TASK STATEMENT: Taking the line with "z nowych technologii" as the first and the line with "uhandabwicklung ist gebunden" as the last, set down the lines below exactly, pictures excluded.

*** Opening TASK MATERIAL ***

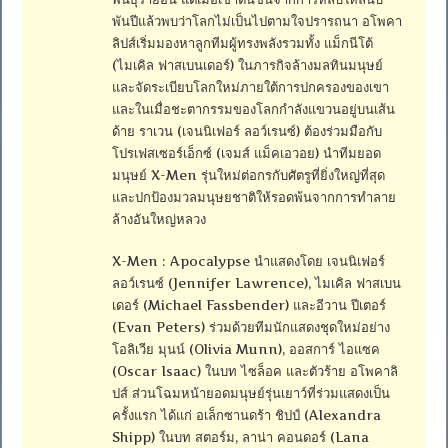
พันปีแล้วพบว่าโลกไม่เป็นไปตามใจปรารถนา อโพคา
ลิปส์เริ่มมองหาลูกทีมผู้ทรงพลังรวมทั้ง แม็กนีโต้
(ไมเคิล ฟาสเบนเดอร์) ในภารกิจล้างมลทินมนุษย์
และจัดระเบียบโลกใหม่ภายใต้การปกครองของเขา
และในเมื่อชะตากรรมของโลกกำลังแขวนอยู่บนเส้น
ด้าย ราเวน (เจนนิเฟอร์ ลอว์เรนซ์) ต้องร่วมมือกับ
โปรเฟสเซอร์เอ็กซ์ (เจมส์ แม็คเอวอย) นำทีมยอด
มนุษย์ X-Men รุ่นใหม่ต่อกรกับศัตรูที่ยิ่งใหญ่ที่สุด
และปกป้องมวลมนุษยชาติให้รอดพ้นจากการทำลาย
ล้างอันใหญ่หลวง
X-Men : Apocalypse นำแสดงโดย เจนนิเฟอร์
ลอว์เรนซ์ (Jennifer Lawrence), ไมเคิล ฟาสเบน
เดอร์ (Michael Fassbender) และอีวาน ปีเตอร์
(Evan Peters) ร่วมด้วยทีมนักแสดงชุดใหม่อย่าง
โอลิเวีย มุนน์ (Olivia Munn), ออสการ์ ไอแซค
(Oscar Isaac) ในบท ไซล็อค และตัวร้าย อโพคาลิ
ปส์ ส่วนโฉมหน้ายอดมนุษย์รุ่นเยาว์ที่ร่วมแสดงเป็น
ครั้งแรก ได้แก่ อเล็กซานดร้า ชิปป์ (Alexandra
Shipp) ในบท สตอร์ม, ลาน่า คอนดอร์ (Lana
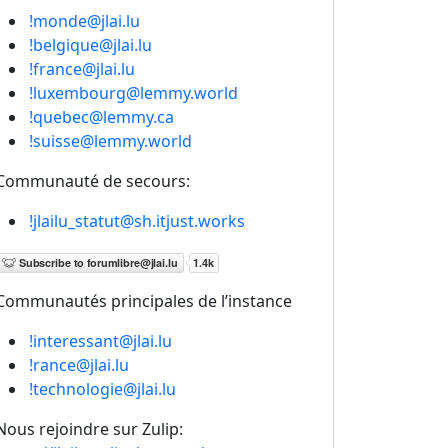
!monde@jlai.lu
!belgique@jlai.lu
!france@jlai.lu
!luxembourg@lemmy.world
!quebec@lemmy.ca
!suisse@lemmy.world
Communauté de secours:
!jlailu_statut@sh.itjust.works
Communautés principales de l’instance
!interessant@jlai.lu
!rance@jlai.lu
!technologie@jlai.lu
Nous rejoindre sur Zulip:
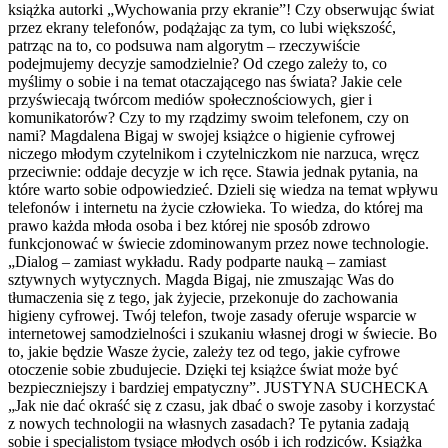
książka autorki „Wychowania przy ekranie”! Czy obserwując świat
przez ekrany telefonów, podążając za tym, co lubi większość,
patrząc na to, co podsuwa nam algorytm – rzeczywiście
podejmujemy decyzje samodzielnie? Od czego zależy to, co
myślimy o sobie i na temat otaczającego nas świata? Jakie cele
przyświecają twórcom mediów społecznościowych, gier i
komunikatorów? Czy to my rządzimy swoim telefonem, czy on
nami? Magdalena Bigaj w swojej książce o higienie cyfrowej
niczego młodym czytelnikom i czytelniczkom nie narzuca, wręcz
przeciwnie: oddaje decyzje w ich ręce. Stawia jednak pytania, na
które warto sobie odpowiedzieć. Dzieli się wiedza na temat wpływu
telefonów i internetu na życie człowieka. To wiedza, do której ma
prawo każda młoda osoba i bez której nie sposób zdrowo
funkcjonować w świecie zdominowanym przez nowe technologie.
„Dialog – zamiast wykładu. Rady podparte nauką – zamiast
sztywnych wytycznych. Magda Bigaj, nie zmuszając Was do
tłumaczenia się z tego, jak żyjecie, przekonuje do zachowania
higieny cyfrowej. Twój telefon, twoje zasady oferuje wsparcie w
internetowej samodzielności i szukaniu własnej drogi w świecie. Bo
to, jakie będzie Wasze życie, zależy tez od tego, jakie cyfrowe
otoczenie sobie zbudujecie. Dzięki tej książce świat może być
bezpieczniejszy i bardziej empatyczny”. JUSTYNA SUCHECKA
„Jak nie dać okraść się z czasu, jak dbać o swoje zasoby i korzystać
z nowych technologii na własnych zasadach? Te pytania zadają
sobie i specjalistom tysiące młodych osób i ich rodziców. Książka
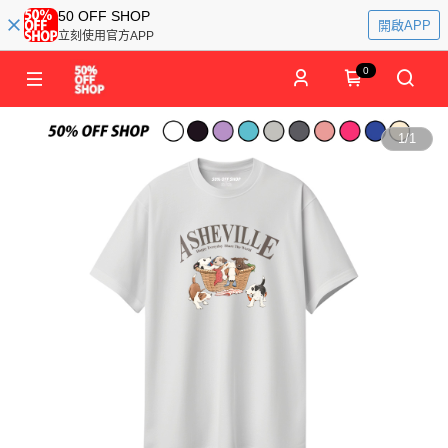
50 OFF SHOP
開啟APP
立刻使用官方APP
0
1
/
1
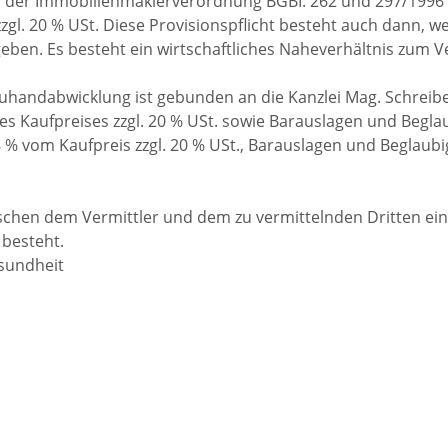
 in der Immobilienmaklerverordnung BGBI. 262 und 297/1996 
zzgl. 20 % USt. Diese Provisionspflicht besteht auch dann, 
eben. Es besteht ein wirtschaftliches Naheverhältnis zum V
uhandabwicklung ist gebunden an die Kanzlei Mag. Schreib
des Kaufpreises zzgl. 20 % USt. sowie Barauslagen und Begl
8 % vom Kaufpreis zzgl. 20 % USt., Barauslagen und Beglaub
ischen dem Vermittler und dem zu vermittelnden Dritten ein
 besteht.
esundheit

*** Closing TASK MATERIAL ***

ANSWER BOX:
z nowych technologii na własnych zasadach? Te pytania zadają
sobie i specjalistom tysiące młodych osób i ich rodziców. Książka
50 OFF SHOP
開啟APP
立刻使用官方APP
0
1
/
1
 in der Immobilienmaklerverordnung BGBI. 262 und 297/1996 
zzgl. 20 % USt. Diese Provisionspflicht besteht auch dann, 
eben. Es besteht ein wirtschaftliches Naheverhältnis zum V
uhandabwicklung ist gebunden an die Kanzlei Mag. Schreib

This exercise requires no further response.